In summary, current literature suggests that functional mitral insufficiency in patients with advanced heart failure and LV dysfunction can be corrected with a low operative mortality in either ischemic or nonischemic cardiomyopathies. There are multiple prospective but nonrandomized series that suggest both a symptomatic benefit, as well as a remodeling benefit, in patients who undergo mitral valve repair in idiopathic dilated cardiomyopathies and coronary revascularization with mitral valve repair in patients with ischemic cardiomyopathies.
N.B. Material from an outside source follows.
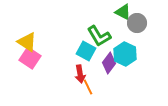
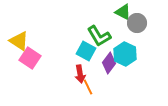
yellow triangle: moved 8 px left, 1 px up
Currently, there is no evidence that elimination of mitral insufficiency in heart failure patients conveys a survival benefit. Despite lack of survival benefit, there is accumulating evidence in nonischemic class III patients that MV repair is certainly safe and results in symptomatic improvement, improved exercise capacity, and reversed remodeling. Whether this is true in patients with ischemic cardiomyopathy is less clear, and robust registries as well as randomized trials examining the question of mitral valve repair in ischemic cardiomyopathic patients with mitral insufficiency are needed.